Une voix portugaise dans l’Europe musicale.
Tout au long du XIXe et du XXe siècle, l’Opéra de Lisbonne fut le reflet d’un Portugal à la croisée des mondes : tourné vers l’Europe, mais fier de ses racines. Des compositeurs nationaux y firent entendre leurs œuvres, tandis que les grandes étoiles internationales y inscrivaient des pages d’anthologie.
Un sommet d’émotion : La Traviata de Callas à Lisbonne.
Le 27 mars 1958, le Théâtre São Carlos entra dans la légende. Ce soir-là, Maria Callas incarna Violetta Valéry dans une représentation de La Traviata restée gravée dans toutes les mémoires.
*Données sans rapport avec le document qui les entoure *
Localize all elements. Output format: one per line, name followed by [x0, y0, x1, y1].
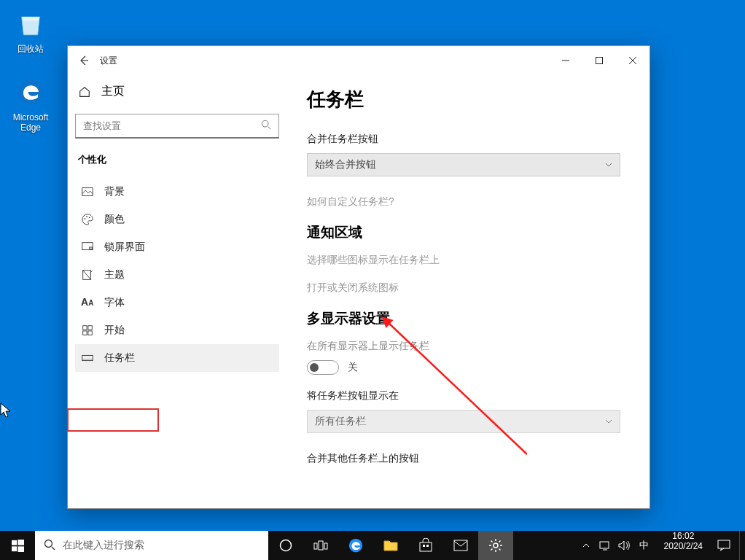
chevron-down-icon [605, 161, 612, 168]
store-taskbar-icon[interactable] [408, 531, 443, 560]
notif-heading: 通知区域 [307, 223, 629, 242]
nav-label: 任务栏 [104, 351, 135, 365]
taskview-button[interactable] [303, 531, 338, 560]
cortana-button[interactable] [268, 531, 303, 560]
recycle-bin-icon[interactable]: 回收站 [4, 6, 58, 54]
content-area: 任务栏 合并任务栏按钮 始终合并按钮 如何自定义任务栏? 通知区域 选择哪些图标… [286, 75, 650, 508]
search-icon [261, 120, 271, 133]
nav-background[interactable]: 背景 [75, 178, 279, 206]
date-text: 2020/2/24 [664, 541, 703, 551]
multi-label: 在所有显示器上显示任务栏 [307, 340, 629, 353]
mail-taskbar-icon[interactable] [443, 531, 478, 560]
edge-desktop-icon[interactable]: Microsoft Edge [4, 74, 58, 133]
chevron-down-icon [605, 418, 612, 425]
show-desktop-button[interactable] [739, 531, 745, 560]
svg-rect-12 [83, 331, 87, 335]
ime-indicator[interactable]: 中 [635, 539, 654, 552]
svg-rect-23 [314, 543, 317, 549]
home-link[interactable]: 主页 [75, 78, 279, 105]
svg-point-2 [262, 120, 268, 127]
volume-icon[interactable] [616, 540, 632, 551]
taskbar-search[interactable]: 在此键入进行搜索 [35, 531, 268, 560]
svg-rect-1 [596, 58, 603, 64]
nav-lockscreen[interactable]: 锁屏界面 [75, 233, 279, 261]
page-title: 任务栏 [307, 87, 629, 112]
svg-rect-18 [17, 540, 24, 545]
clock[interactable]: 16:02 2020/2/24 [658, 531, 709, 560]
svg-point-22 [281, 540, 292, 551]
nav-label: 字体 [104, 296, 125, 309]
search-icon [44, 539, 55, 553]
multi-buttons-label: 将任务栏按钮显示在 [307, 389, 629, 402]
svg-point-4 [85, 218, 86, 219]
svg-point-6 [89, 217, 90, 218]
svg-point-31 [494, 543, 498, 548]
svg-rect-20 [17, 546, 24, 552]
svg-point-5 [86, 216, 87, 217]
svg-rect-8 [90, 247, 93, 249]
svg-rect-30 [454, 540, 467, 551]
maximize-button[interactable] [582, 46, 616, 75]
search-input[interactable] [83, 120, 261, 131]
nav-label: 主题 [104, 268, 125, 281]
recycle-bin-label: 回收站 [4, 44, 58, 54]
edge-taskbar-icon[interactable] [338, 531, 373, 560]
svg-rect-17 [12, 540, 17, 545]
svg-rect-33 [718, 540, 730, 548]
nav-label: 开始 [104, 324, 125, 337]
nav-label: 锁屏界面 [104, 241, 145, 254]
sidebar: 主页 个性化 背景 颜色 锁屏界面 主题 [68, 75, 286, 508]
nav-fonts[interactable]: AA 字体 [75, 289, 279, 316]
multi-buttons-dropdown[interactable]: 所有任务栏 [307, 410, 620, 433]
other-label: 合并其他任务栏上的按钮 [307, 452, 629, 465]
nav-label: 颜色 [104, 213, 125, 226]
toggle-state: 关 [348, 361, 358, 374]
network-icon[interactable] [597, 540, 613, 551]
svg-point-21 [45, 540, 52, 547]
svg-rect-27 [420, 542, 432, 551]
svg-rect-25 [324, 543, 327, 549]
start-button[interactable] [0, 531, 35, 560]
svg-rect-29 [426, 545, 429, 547]
settings-window: 设置 主页 个性化 背景 颜色 [67, 45, 650, 509]
time-text: 16:02 [664, 531, 703, 541]
home-label: 主页 [101, 84, 125, 99]
dropdown-value: 始终合并按钮 [315, 158, 376, 171]
system-tray: 中 [574, 531, 658, 560]
nav-start[interactable]: 开始 [75, 316, 279, 344]
search-placeholder: 在此键入进行搜索 [63, 539, 144, 552]
notif-link-2[interactable]: 打开或关闭系统图标 [307, 281, 629, 295]
multi-toggle[interactable] [307, 360, 339, 375]
multi-heading: 多显示器设置 [307, 309, 629, 328]
edge-label: Microsoft Edge [4, 112, 58, 133]
minimize-button[interactable] [549, 46, 582, 75]
back-button[interactable] [68, 46, 100, 75]
tray-chevron-icon[interactable] [578, 542, 594, 549]
svg-rect-10 [83, 326, 87, 330]
svg-rect-19 [12, 546, 17, 551]
svg-rect-32 [600, 542, 609, 548]
titlebar: 设置 [68, 46, 650, 75]
nav-themes[interactable]: 主题 [75, 261, 279, 289]
action-center-icon[interactable] [709, 531, 739, 560]
svg-rect-13 [88, 331, 92, 335]
customize-link[interactable]: 如何自定义任务栏? [307, 195, 629, 209]
svg-rect-28 [423, 545, 425, 547]
notif-link-1[interactable]: 选择哪些图标显示在任务栏上 [307, 254, 629, 267]
explorer-taskbar-icon[interactable] [373, 531, 408, 560]
section-title: 个性化 [78, 153, 276, 166]
nav-colors[interactable]: 颜色 [75, 206, 279, 233]
settings-taskbar-icon[interactable] [478, 531, 513, 560]
search-box[interactable] [75, 114, 279, 139]
combine-dropdown[interactable]: 始终合并按钮 [307, 153, 620, 176]
dropdown-value: 所有任务栏 [315, 415, 366, 428]
combine-label: 合并任务栏按钮 [307, 133, 629, 146]
svg-rect-7 [82, 243, 93, 250]
annotation-arrow [381, 316, 527, 462]
taskbar: 在此键入进行搜索 中 16:02 2020/2/24 [0, 531, 745, 560]
svg-rect-24 [319, 541, 323, 550]
close-button[interactable] [616, 46, 650, 75]
svg-rect-15 [82, 359, 93, 361]
nav-taskbar[interactable]: 任务栏 [75, 344, 279, 372]
window-title: 设置 [100, 55, 117, 67]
Aux côtés d’un jeune Alfredo Kraus, qui interprétait Alfredo avec une fraîcheur et une élégance prometteuses, Callas livra une performance déchirante, bouleversante de vérité, sous la direction du chef Franco Ghione.
Lisbonne fut, le temps d’un soir, l’épicentre de l’art lyrique mondial. Le public, transporté par la douleur fragile et sublime de la diva, lui réserva une ovation inoubliable. Un enregistrement de cette soirée circule encore aujourd’hui : document précieux, il fige dans le temps un moment de pure grâce où la musique, l’émotion et l’histoire ne faisaient plus qu’un.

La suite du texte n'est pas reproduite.